## STUDY MATERIAL
+-------+
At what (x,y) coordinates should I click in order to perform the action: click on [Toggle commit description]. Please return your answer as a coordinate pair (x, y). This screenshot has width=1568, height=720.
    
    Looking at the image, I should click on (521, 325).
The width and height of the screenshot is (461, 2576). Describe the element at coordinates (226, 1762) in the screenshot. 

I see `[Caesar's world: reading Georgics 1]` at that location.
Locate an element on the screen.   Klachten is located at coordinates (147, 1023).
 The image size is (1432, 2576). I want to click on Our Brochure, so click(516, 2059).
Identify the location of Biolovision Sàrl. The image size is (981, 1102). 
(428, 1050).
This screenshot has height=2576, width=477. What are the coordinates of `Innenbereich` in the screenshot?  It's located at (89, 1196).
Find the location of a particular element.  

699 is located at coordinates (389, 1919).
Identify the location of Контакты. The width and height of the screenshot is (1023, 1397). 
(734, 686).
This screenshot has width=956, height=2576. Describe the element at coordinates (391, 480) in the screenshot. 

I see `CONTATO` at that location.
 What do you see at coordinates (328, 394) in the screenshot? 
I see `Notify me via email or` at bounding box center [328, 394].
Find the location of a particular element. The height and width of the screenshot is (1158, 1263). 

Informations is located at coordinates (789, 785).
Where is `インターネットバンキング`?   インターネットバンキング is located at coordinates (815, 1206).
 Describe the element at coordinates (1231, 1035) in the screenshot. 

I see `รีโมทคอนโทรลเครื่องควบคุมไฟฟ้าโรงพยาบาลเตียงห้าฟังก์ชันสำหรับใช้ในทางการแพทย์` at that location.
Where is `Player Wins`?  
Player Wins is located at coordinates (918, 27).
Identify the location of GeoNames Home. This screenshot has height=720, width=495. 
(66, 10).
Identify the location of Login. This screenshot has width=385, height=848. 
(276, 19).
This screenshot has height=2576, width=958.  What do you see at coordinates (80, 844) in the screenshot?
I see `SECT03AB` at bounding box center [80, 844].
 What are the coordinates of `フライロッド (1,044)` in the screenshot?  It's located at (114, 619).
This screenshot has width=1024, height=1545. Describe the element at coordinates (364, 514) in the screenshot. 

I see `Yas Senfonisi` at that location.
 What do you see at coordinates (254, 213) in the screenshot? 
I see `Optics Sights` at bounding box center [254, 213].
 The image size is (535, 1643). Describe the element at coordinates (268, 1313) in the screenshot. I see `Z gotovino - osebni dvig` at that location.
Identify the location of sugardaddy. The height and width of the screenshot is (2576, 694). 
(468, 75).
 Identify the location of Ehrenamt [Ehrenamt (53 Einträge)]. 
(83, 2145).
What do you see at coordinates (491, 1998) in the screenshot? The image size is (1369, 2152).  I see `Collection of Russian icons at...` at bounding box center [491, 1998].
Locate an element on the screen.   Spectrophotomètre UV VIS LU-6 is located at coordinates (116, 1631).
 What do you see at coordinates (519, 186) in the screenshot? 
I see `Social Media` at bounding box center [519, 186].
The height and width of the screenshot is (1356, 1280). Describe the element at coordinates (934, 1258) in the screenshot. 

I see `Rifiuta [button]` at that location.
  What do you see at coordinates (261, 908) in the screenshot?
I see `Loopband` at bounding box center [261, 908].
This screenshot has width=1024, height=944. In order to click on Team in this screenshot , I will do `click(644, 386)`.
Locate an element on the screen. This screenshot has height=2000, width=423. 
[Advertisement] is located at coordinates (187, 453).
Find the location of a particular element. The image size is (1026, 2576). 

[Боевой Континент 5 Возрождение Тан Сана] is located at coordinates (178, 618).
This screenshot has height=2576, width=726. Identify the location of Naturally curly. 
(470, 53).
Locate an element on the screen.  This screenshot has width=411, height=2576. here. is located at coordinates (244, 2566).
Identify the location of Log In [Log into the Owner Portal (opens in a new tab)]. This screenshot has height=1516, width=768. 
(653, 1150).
+-------+
## WHAT YOU SHOULD DO
Copy the lines above exactly, leaving every word as it is.

## EXERCISE RESULT
At what (x,y) coordinates should I click in order to perform the action: click on [Toggle commit description]. Please return your answer as a coordinate pair (x, y). This screenshot has width=1568, height=720.
    
    Looking at the image, I should click on (521, 325).
The width and height of the screenshot is (461, 2576). Describe the element at coordinates (226, 1762) in the screenshot. 

I see `[Caesar's world: reading Georgics 1]` at that location.
Locate an element on the screen.   Klachten is located at coordinates (147, 1023).
 The image size is (1432, 2576). I want to click on Our Brochure, so click(516, 2059).
Identify the location of Biolovision Sàrl. The image size is (981, 1102). 
(428, 1050).
This screenshot has height=2576, width=477. What are the coordinates of `Innenbereich` in the screenshot?  It's located at (89, 1196).
Find the location of a particular element.  

699 is located at coordinates (389, 1919).
Identify the location of Контакты. The width and height of the screenshot is (1023, 1397). 
(734, 686).
This screenshot has width=956, height=2576. Describe the element at coordinates (391, 480) in the screenshot. 

I see `CONTATO` at that location.
 What do you see at coordinates (328, 394) in the screenshot? 
I see `Notify me via email or` at bounding box center [328, 394].
Find the location of a particular element. The height and width of the screenshot is (1158, 1263). 

Informations is located at coordinates (789, 785).
Where is `インターネットバンキング`?   インターネットバンキング is located at coordinates (815, 1206).
 Describe the element at coordinates (1231, 1035) in the screenshot. 

I see `รีโมทคอนโทรลเครื่องควบคุมไฟฟ้าโรงพยาบาลเตียงห้าฟังก์ชันสำหรับใช้ในทางการแพทย์` at that location.
Where is `Player Wins`?  
Player Wins is located at coordinates (918, 27).
Identify the location of GeoNames Home. This screenshot has height=720, width=495. 
(66, 10).
Identify the location of Login. This screenshot has width=385, height=848. 
(276, 19).
This screenshot has height=2576, width=958.  What do you see at coordinates (80, 844) in the screenshot?
I see `SECT03AB` at bounding box center [80, 844].
 What are the coordinates of `フライロッド (1,044)` in the screenshot?  It's located at (114, 619).
This screenshot has width=1024, height=1545. Describe the element at coordinates (364, 514) in the screenshot. 

I see `Yas Senfonisi` at that location.
 What do you see at coordinates (254, 213) in the screenshot? 
I see `Optics Sights` at bounding box center [254, 213].
 The image size is (535, 1643). Describe the element at coordinates (268, 1313) in the screenshot. I see `Z gotovino - osebni dvig` at that location.
Identify the location of sugardaddy. The height and width of the screenshot is (2576, 694). 
(468, 75).
 Identify the location of Ehrenamt [Ehrenamt (53 Einträge)]. 
(83, 2145).
What do you see at coordinates (491, 1998) in the screenshot? The image size is (1369, 2152).  I see `Collection of Russian icons at...` at bounding box center [491, 1998].
Locate an element on the screen.   Spectrophotomètre UV VIS LU-6 is located at coordinates (116, 1631).
 What do you see at coordinates (519, 186) in the screenshot? 
I see `Social Media` at bounding box center [519, 186].
The height and width of the screenshot is (1356, 1280). Describe the element at coordinates (934, 1258) in the screenshot. 

I see `Rifiuta [button]` at that location.
  What do you see at coordinates (261, 908) in the screenshot?
I see `Loopband` at bounding box center [261, 908].
This screenshot has width=1024, height=944. In order to click on Team in this screenshot , I will do `click(644, 386)`.
Locate an element on the screen. This screenshot has height=2000, width=423. 
[Advertisement] is located at coordinates (187, 453).
Find the location of a particular element. The image size is (1026, 2576). 

[Боевой Континент 5 Возрождение Тан Сана] is located at coordinates (178, 618).
This screenshot has height=2576, width=726. Identify the location of Naturally curly. 
(470, 53).
Locate an element on the screen.  This screenshot has width=411, height=2576. here. is located at coordinates (244, 2566).
Identify the location of Log In [Log into the Owner Portal (opens in a new tab)]. This screenshot has height=1516, width=768. 
(653, 1150).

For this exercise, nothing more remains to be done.